Notdienst-Apotheken bleiben geöffnet
Patientinnen und Patienten, die am Montag dringend Arzneimittel brauchen, können diese in Notdienst-Apotheken erhalten. Der Berliner Apotheker-Verein empfiehlt jedoch, Rezepte möglichst vor Montag einzulösen, um Engpässe zu vermeiden. Die Schließung betrifft reguläre Apotheken, während Notdienst-Standorte ihre Türen für akute Fälle öffnen.
Hintergrund: Wirtschaftliche Rahmenbedingungen und Schließungswelle
Hintergrund des Protests sind laut Verein unzureichende wirtschaftliche Rahmenbedingungen für Apotheken und eine anhaltende Schließungswelle. Anke Rüdinger, Vorsitzende des Berliner Apotheker-Vereins, warnt: „Wer die Vor-Ort-Apotheken weiter wirtschaftlich ausbluten lässt, gefährdet die flächendeckende, sichere und schnelle Arzneimittelversorgung für Bürgerinnen und Bürger.“
Die wirtschaftliche Situation hat sich in den letzten Jahren deutlich verschlechtert. Das Honorar für die Abgabe rezeptpflichtiger Medikamente ist seit 13 Jahren nicht mehr gestiegen, während Löhne und Kosten kontinuierlich angestiegen sind. In Berlin mussten seitdem etwa 20 Prozent der Apotheken schließen, was die Versorgungslage in einigen Stadtteilen bereits beeinträchtigt.
Folgen für die Arzneimittelversorgung
Die Protestaktion soll auf die prekäre Lage der Apotheken aufmerksam machen.
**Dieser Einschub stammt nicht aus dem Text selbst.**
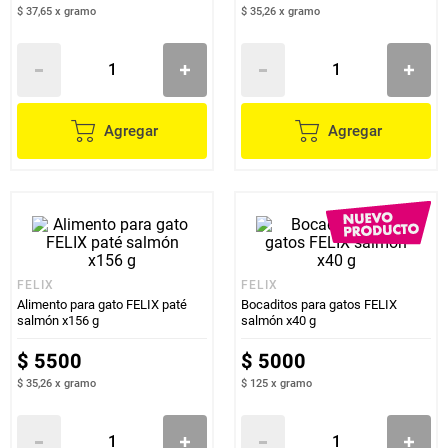
$ 37,65
x
gramo
$ 35,26
x
gramo
Agregar
Agregar
FELIX
FELIX
Alimento para gato FELIX paté
Bocaditos para gatos FELIX
salmón x156 g
salmón x40 g
$
5500
$
5000
$ 35,26
x
gramo
$ 125
x
gramo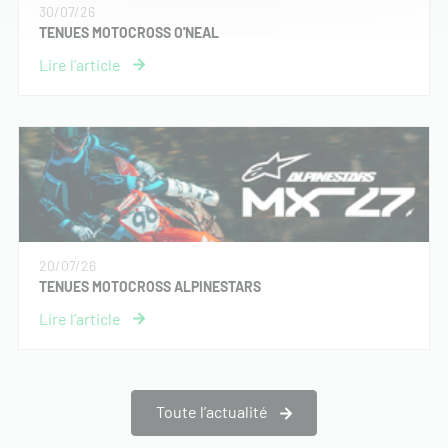
30/07/26
TENUES MOTOCROSS O'NEAL
20/07/26
TENUES MOTOCROSS ALPINESTARS
Toute l’actualité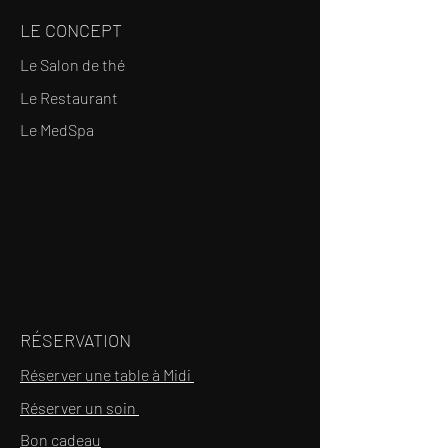
LE CONCEPT
Le Salon de thé
Le Restaurant
Le MedSpa
RÉSERVATION
Réserver une table à Midi
Réserver un soin
Bon cadeau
Ohne angemessene Honorare und bessere Rahmenbedingungen droht eine weitere Verringerung der Apothekenzahl, was langfristig die Versorgungssicherheit gefährden könnte. Der Berliner Apotheker-Verein betont, dass eine flächendeckende Präsenz von Apotheken essenziell für eine schnelle und zuverlässige Medikamentenversorgung ist.
Patienten werden gebeten, sich über die Öffnungszeiten der Notdienst-Apotheken zu informieren und bei nicht dringenden Bedarfen den Einkauf vorzuziehen. Die Aktion unterstreicht die Dringlichkeit, politische und wirtschaftliche Lösungen für die Apothekenbranche zu finden.